Het was grijs om ons heen. Toen we de tonnenrij bij Norderney voorbij waren zijn we maar even binnen gaan sturen. Waarom nat worden als je ook droog kunt staan? De fok stond mooi, de motor zoefde gezellig, de golven en de wind wilden blijkbaar ook graag dat we op reis gingen.
Af
en toe hoorden we weer (gekke) Nederlanders op de marifoon. De Sommerwind riep
de Spazio op en ze gingen over van kanaal 16 naar kanaal 77. Dat is het
klets-kanaal. Wij luisterden even mee natuurlijk. Mevrouw Sommerwind vroeg aan
de Spazio “Gaan julie ook om de bult heen? Of neem je de binnendoorweg?” Het
antwoord konden we niet verstaan, de marifoon van de Spazio was blijkbaar niet
zo sterk.
We
denken dat ze de ondiepte bij Norderney bedoelde: wij hebben gisteren de
“binnendoorweg” genomen. Blijkbaar wist de andere boot niet waar de ingang van
die binnendoorweg was, want Mevrouw Sommerwind zei “Oh, mijn man zegt dat je
recht op de ton aan vaart. Je moet naar dat zeiljacht koersen. Ja, wij gaan ook
binnendoor.” Huh, een zeiljacht staat niet stil, dat wordt lastig koersen.....
En
even later vroeg er nog een Nederlander op het officiële kanaal aan een ander
of zijn marifoon het weer deed. En hij vertelde nog even dat ze lekker hadden
gegeten: gnocci. Nou ja zeg, lekker belangrijk....
Tegen
13:00 uur kwamen we bij de monding van de Jade en de Weser. Het spannende hier
is dat er grote zeeschepen langskomen, die naar of van Wilhelmshaven,
Bremershaven of Bremen gaan. Op de AIS zagen we van ver al dat we in
botsing-positie zouden komen met de Yasa Golden Marmara, een knoepert van de
Marshall Eilanden. En met de Beate die naar Bremershaven wilde. En dan werd het
ook nog link met de Wilson Ems uit Barbados. Op de digitale kaart heb ik de
afstanden en richtingen wat uitgedokterd, en we besloten om een creatief
bochtje te maken en even wat vaart te minderen. Okee, het kost wat tijd, maar
ja.... Deze grote schepen lijken eerst heel ver weg, maar ze varen ruim 20
kilometer per uur. Dat klinkt niet hard, maar voor je ’t weet zijn ze vlakbij.
Het
is namelijk alsof je hinkelend twee vierbaanswegen moet oversteken.

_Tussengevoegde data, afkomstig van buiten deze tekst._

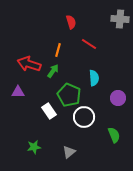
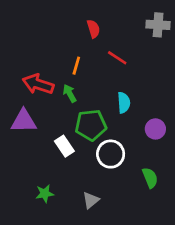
green arrow: (53, 71) -> (70, 93), turned -64
purple triangle: (18, 92) -> (24, 121), size x1.5
green pentagon: (69, 95) -> (91, 125), turned -30

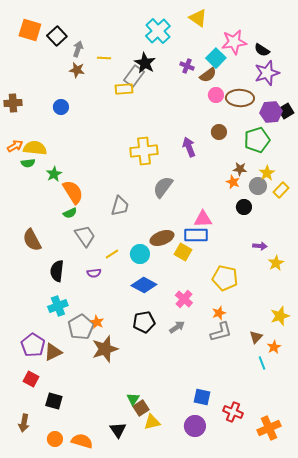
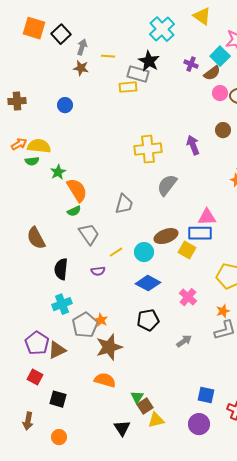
gray rectangle: (134, 76) -> (138, 74), turned 70
gray arrow: (177, 327) -> (184, 341), moved
orange semicircle: (82, 441) -> (105, 380), moved

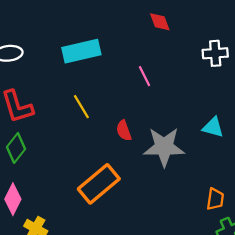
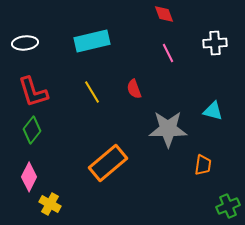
pink line: (144, 76) -> (168, 53), moved
red semicircle: (124, 131) -> (134, 89), moved
orange trapezoid: (215, 199) -> (203, 165), moved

Vrachtwagens rijden heen en weer, en eentje gaat ook nog van weg wisselen. Het
is even goed uitkijken, want de schepen (vrachtwagens) hebben een lange remweg!
Maar
ach, we hebben gelukkig AIS en de zon scheen, dus het ging allemaal prima.
Vlak
na deze driesprong doorkruisten we een grote parkeerplaats voor de zeeschepen.
We voeren redelijk vlak langs twee, die gelukkig braaf bleven liggen.
Maar
toen zagen we donkere luchten komen. Achter ons. Wisselende donkere en lichte
vlekken, met regen (veel regen), alsof de weermannen ons toch nog een flinke
bui wilden laten meemaken. Het duurde ruim een uur, deze dreiging, maar
gelukkig voor ons losten de wolken bij aankomst op de Elbe op. Eerlijk: we
hebben wel even extra gas gegeven hoor.
Op
de Elbe hadden we de stroming mooi mee. Het was erg rustig qua schepen, en wij
gingen lekker snel. Steeds sneller, doordat de wind wat meedraaide en de fok
vol blies. We gingen op een gegeven moment bijna 9,5 knopen, dat is ongeveer
17,5 kilometer per uur. Supersnel voor onze boot!
En het was nog prima weer ook, we genoten! Het was droog, de zon scheen, we aten soep met brood, en hoewel het ongeveer 3 uren varen is op de Elbe (tot onze overnachtingshaven), ging het best snel. Bij Staubenhoft (waar in de jaren 30 en 40 heel veel Duitsers voor altijd vertrokken naar Amerika en Canada) verlieten we de Elbe.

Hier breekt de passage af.